Misinformation continues to surround the use of the Q6 modifier, or the billing for services provided by a locum tenens physician, resulting in mistakes that prove costly or even detrimental to practices, as they may result in audits or further disciplinary action.
The Q6 modifier is a tool that practices can use when a physician is away for an extended period of time, requiring temporary coverage by a locum tenens. It covers Part B fees or medical claims related to the professional service provided, billed using the existing physician’s NPI number, and the Q6 modifier.
To prevent abuse, there are stringent rules in place surrounding the conditions for using this modifier. When being used, the surrounding circumstances must be well-documented. Carefully review the details of when and how to use the Q6 modifier to ensure that you remain compliant.
When Can You Use the Q6 Modifier?
When the primary physician is unable to provide regular services to their patients and a locum tenens physician is called in. The circumstances that may prompt such leave are broad, and may include: illness, pregnancy, vacation, CME participation, bereavement, and so forth.
However, other conditions must be in place for the use of the Q6 modifier.
The Q6 modifier allows for a maximum billing of sixty (60) consecutive days. The only exception to this is when the regular physician is on active military duty. In this case, the restriction is waived, and the Q6 modifier can be used for a more extended period of time. After sixty billed days, the Q6 modifier can no longer be used to pay for locum tenens services for that physician’s absence. Additionally, you can’t use another physician to extend coverage at the end of 60 days, and the existing physician cannot have been gone for more than ninety (90) days.
The locum tenens physician must be paid per day, although this may be done directly or through an agency. They cannot be self-employed or working for another practice, and they must be a physician — not a nurse practitioner, physician assistant, or any other occupation.
What to Do If You Can’t Use the Q6 modifier
What happens if you need to extend coverage past 60 days or the primary physician chooses not to return? For example, a permanent physician may be using FMLA leave, taking 90 days off from work, or deciding to take another job while on leave. In either case, the temporary physician is no longer considered a true locum tenens after 60 days, and services can’t be billed under the Q6 modifier.
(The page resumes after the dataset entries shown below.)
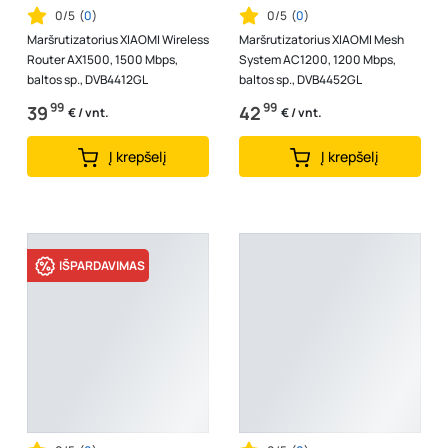
0/5
(
0
)
0/5
(
0
)
Maršrutizatorius XIAOMI Wireless
Maršrutizatorius XIAOMI Mesh
Router AX1500, 1500 Mbps,
System AC1200, 1200 Mbps,
baltos sp., DVB4412GL
baltos sp., DVB4452GL
99
99
39
42
€ / vnt.
€ / vnt.
Į krepšelį
Į krepšelį
IŠPARDAVIMAS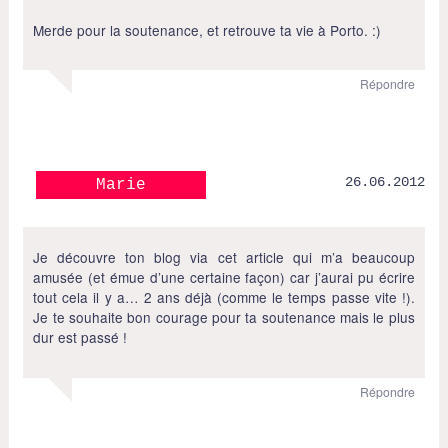
Merde pour la soutenance, et retrouve ta vie à Porto. :)
Répondre
26.06.2012
Marie
Je découvre ton blog via cet article qui m’a beaucoup
amusée (et émue d’une certaine façon) car j’aurai pu écrire
tout cela il y a… 2 ans déjà (comme le temps passe vite !).
Je te souhaite bon courage pour ta soutenance mais le plus
dur est passé !
Répondre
Instead, the temporary physician must be enrolled with payers, and services should be billed under an individual NPI number. The physician is now considered an interim provider, as he or she is now filing a vacancy rather than providing replacement coverage.
It’s best to begin the payer enrollment process during the initial 60 days. This helps you avoid gaps in coverage and any compliance issues for using the primary physician’s NPI number past the allowed time.
How Do You Code For a Locum Tenens Physician?
There are two critical steps associated with using the Q6 modifier, in order to accurately note that another physician is filling in for the regular physician:
1. Add the Q6 modifier in box 24 D after the CPT/HCPCS code.
2. Note the regular physician’s NPI number in box 24 J.
Always check with the insurance carrier, as they may have guidelines in addition to the ones listed above. This is true for Medicaid and Medicare, as well as privately contracted plans.
Best practice is to create a protocol for your staff to use the Q6 modifier and retain the necessary documentation in case of an audit. It’s best not to leave any room for misunderstanding of these instructions.
It is essential to follow the rules associated with the Q6 modifier, respecting both the terms for its use while ensuring that the appropriate documentation measures are taken. Lack of compliance can result in errors that might put your practice in jeopardy of an audit or take-back.
The guidelines and instructions provided here are intended to help get you on track to using the Q6 modifier while remaining compliant. For detailed information on submitting claims for locum tenens physicians, check out the Centers for Medicare & Medicaid Services (CMS) Manual System.